The angle of incidence $i$ is the angle between the incident ray and the normal. Since the ray is travelling in $M_{1}$ $(Z \geq 0)$ towards the origin,its direction vector is $-\overrightarrow{A} = -4\sqrt{3}\hat{i} + 3\sqrt{3}\hat{j} + 5\hat{k}$.
The cosine of the angle $i$ with the normal $\hat{k}$ is given by $\cos i = \frac{|A_z|}{|\overrightarrow{A}|}$.
Magnitude $|\overrightarrow{A}| = \sqrt{(4\sqrt{3})^2 + (-3\sqrt{3})^2 + (-5)^2} = \sqrt{48 + 27 + 25} = \sqrt{100} = 10$.
$\cos i = \frac{5}{10} = \frac{1}{2} \Rightarrow i = 60^{\circ}$.
Using Snell's Law: $\mu_1 \sin i = \mu_2 \sin r$.
$\sqrt{2} \sin 60^{\circ} = \sqrt{3} \sin r$.
$\sqrt{2} \times \frac{\sqrt{3}}{2} = \sqrt{3} \sin r$.
$\sin r = \frac{\sqrt{2}}{2} = \frac{1}{\sqrt{2}} \Rightarrow r = 45^{\circ}$.
The difference between the angle of incidence and the angle of refraction is $i - r = 60^{\circ} - 45^{\circ} = 15^{\circ}$.

(B) The electric field intensity $E$ in the depletion region is given by the ratio of the potential barrier $V$ to the width of the depletion layer $d$.
$E = \frac{V}{d}$
Given:
Potential barrier $V = 0.6\,V$
Width of depletion layer $d = 6 \times 10^{-6}\,m$
Substituting the values:
$E = \frac{0.6\,V}{6 \times 10^{-6}\,m}$
$E = 0.1 \times 10^{6}\,V/m$
$E = 1 \times 10^{5}\,V/m$
Since $1\,V/m = 1\,N/C$,the electric field intensity is $1 \times 10^{5}\,N/C$.
Thus,the missing value is $1$.

(C) The angle of incidence $i$ is the angle between the incident ray and the normal. The problem states the light enters at an angle of $45^{\circ}$ with the interface. Therefore,the angle of incidence is $i = 90^{\circ} - 45^{\circ} = 45^{\circ}$.
The angle of deviation $D$ is given as $15^{\circ}$. The relationship between the angle of incidence $i$,the angle of refraction $r$,and the angle of deviation $D$ is $D = i - r$.
Substituting the given values: $15^{\circ} = 45^{\circ} - r$,which gives $r = 45^{\circ} - 15^{\circ} = 30^{\circ}$.

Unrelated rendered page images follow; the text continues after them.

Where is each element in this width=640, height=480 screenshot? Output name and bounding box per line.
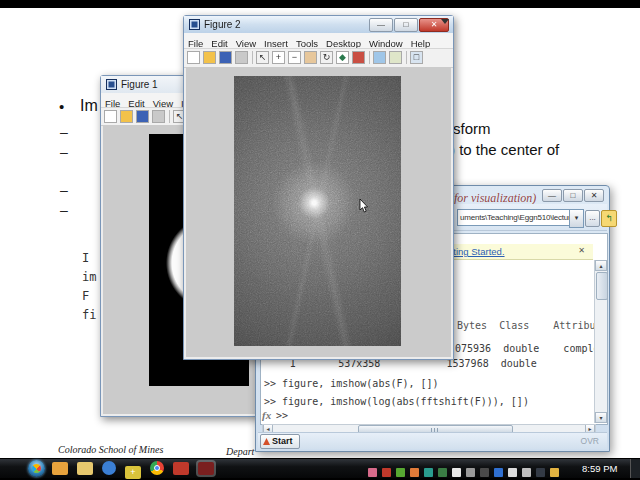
- tray-icon-4[interactable]: [410, 468, 419, 477]
- combobox-dropdown-icon[interactable]: ▾: [569, 209, 584, 228]
- chrome-icon[interactable]: [150, 461, 164, 475]
- system-tray: [368, 463, 564, 480]
- cursor-tool-icon[interactable]: ↖: [256, 51, 269, 64]
- minimize-button[interactable]: —: [542, 189, 562, 202]
- mouse-cursor-icon: [359, 199, 369, 213]
- menu-item[interactable]: View: [232, 37, 260, 49]
- fx-function-hint-icon[interactable]: fx: [262, 409, 271, 421]
- separator: [406, 51, 407, 64]
- slide-code-line: F: [82, 289, 102, 308]
- brush-icon[interactable]: [352, 51, 365, 64]
- minimize-button[interactable]: —: [369, 18, 393, 32]
- menu-item[interactable]: Help: [407, 37, 435, 49]
- menu-item[interactable]: File: [184, 37, 207, 49]
- menu-item[interactable]: View: [149, 97, 177, 108]
- figure-app-icon: [106, 79, 117, 90]
- new-doc-icon[interactable]: [104, 110, 117, 123]
- slide-footer-department: Depart: [226, 446, 254, 457]
- tray-icon-10[interactable]: [494, 468, 503, 477]
- slide-footer-school: Colorado School of Mines: [58, 444, 163, 455]
- save-icon[interactable]: [136, 110, 149, 123]
- whos-row-f: 075936 double complex: [455, 343, 606, 354]
- vertical-scrollbar[interactable]: ▴ ▾: [594, 260, 607, 423]
- command-line-2: >> figure, imshow(log(abs(fftshift(F))),…: [264, 396, 529, 407]
- slide-code-line: fi: [82, 308, 102, 327]
- up-folder-icon[interactable]: ↰: [601, 210, 617, 227]
- browser-icon[interactable]: [102, 461, 116, 475]
- media-app-icon[interactable]: [198, 462, 214, 475]
- open-folder-icon[interactable]: [120, 110, 133, 123]
- slide-bullet-dot: •: [59, 98, 64, 115]
- tray-flag-icon[interactable]: [452, 468, 461, 477]
- tray-icon-1[interactable]: [368, 468, 377, 477]
- print-icon[interactable]: [235, 51, 248, 64]
- menu-item[interactable]: File: [101, 97, 124, 108]
- menu-item[interactable]: Insert: [260, 37, 292, 49]
- plus-app-icon[interactable]: +: [125, 466, 141, 479]
- separator: [369, 51, 370, 64]
- print-icon[interactable]: [152, 110, 165, 123]
- rotate-3d-icon[interactable]: ↻: [320, 51, 333, 64]
- dock-figure-icon[interactable]: □: [410, 51, 423, 64]
- scroll-up-icon[interactable]: ▴: [595, 260, 607, 271]
- menu-item[interactable]: Edit: [207, 37, 231, 49]
- menu-item[interactable]: Edit: [124, 97, 148, 108]
- show-desktop-button[interactable]: [630, 459, 640, 478]
- figure1-title: Figure 1: [121, 79, 158, 90]
- save-icon[interactable]: [219, 51, 232, 64]
- maximize-button[interactable]: □: [394, 18, 418, 32]
- whos-header-line: Bytes Class Attribu: [457, 320, 595, 331]
- taskbar-app-icons: +: [52, 461, 223, 476]
- tray-icon-5[interactable]: [424, 468, 433, 477]
- zoom-in-icon[interactable]: +: [272, 51, 285, 64]
- figure2-toolbar: ↖+−↻◆□: [184, 49, 453, 68]
- matlab-start-button[interactable]: Start: [260, 434, 300, 449]
- volume-icon[interactable]: [508, 468, 517, 477]
- open-folder-icon[interactable]: [203, 51, 216, 64]
- dock-arrow-icon[interactable]: [441, 19, 449, 24]
- tray-icon-9[interactable]: [480, 468, 489, 477]
- slide-text-fragment-1: sform: [453, 120, 491, 137]
- menu-item[interactable]: Desktop: [322, 37, 365, 49]
- taskbar: + 8:59 PM: [0, 458, 640, 478]
- powerpoint-icon[interactable]: [173, 462, 189, 475]
- slide-dash: –: [60, 202, 68, 218]
- current-folder-combobox[interactable]: uments\Teaching\Eggn510\lectures: [457, 209, 571, 226]
- explorer-icon[interactable]: [77, 462, 93, 475]
- matlab-statusbar: Start OVR: [258, 432, 607, 449]
- scroll-down-icon[interactable]: ▾: [595, 412, 607, 423]
- tray-icon-3[interactable]: [396, 468, 405, 477]
- slide-text-fragment-2: ) to the center of: [450, 141, 559, 158]
- close-button[interactable]: ✕: [584, 189, 604, 202]
- menu-item[interactable]: Window: [365, 37, 407, 49]
- figure2-titlebar[interactable]: Figure 2 — □ ✕: [184, 16, 453, 34]
- slide-dash: –: [60, 144, 68, 160]
- insert-legend-icon[interactable]: [389, 51, 402, 64]
- slide-code-line: I: [82, 251, 102, 270]
- command-prompt[interactable]: >>: [276, 410, 288, 421]
- slide-sub-bullets: ––––: [60, 120, 74, 220]
- pan-hand-icon[interactable]: [304, 51, 317, 64]
- insert-colorbar-icon[interactable]: [373, 51, 386, 64]
- browse-folder-button[interactable]: ...: [585, 210, 600, 227]
- matlab-start-label: Start: [272, 436, 293, 446]
- scrollbar-thumb[interactable]: [596, 272, 608, 300]
- power-icon[interactable]: [536, 468, 545, 477]
- tray-icon-2[interactable]: [382, 468, 391, 477]
- menu-item[interactable]: Tools: [292, 37, 322, 49]
- slide-bullet-text: Im: [80, 97, 98, 115]
- maximize-button[interactable]: □: [563, 189, 583, 202]
- action-center-shield-icon[interactable]: [550, 468, 559, 477]
- tray-icon-8[interactable]: [466, 468, 475, 477]
- notes-app-icon[interactable]: [52, 462, 68, 475]
- network-icon[interactable]: [522, 468, 531, 477]
- banner-close-icon[interactable]: ✕: [578, 246, 585, 255]
- new-doc-icon[interactable]: [187, 51, 200, 64]
- start-button-orb[interactable]: [28, 460, 45, 477]
- data-cursor-icon[interactable]: ◆: [336, 51, 349, 64]
- tray-icon-6[interactable]: [438, 468, 447, 477]
- slide-code-line: im: [82, 270, 102, 289]
- zoom-out-icon[interactable]: −: [288, 51, 301, 64]
- taskbar-clock[interactable]: 8:59 PM: [582, 463, 617, 474]
- video-letterbox-top: [0, 0, 640, 8]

Using Snell's law,$n_1 \sin i = n_2 \sin r$,where $n_1 = 1$ (for air) and $n_2 = \mu$ (refractive index of the medium):
$1 \times \sin 45^{\circ} = \mu \times \sin 30^{\circ}$
$\frac{1}{\sqrt{2}} = \mu \times \frac{1}{2}$
$\mu = \frac{2}{\sqrt{2}} = \sqrt{2} \approx 1.414$.
Thus,the refractive index of the medium is $1.414$.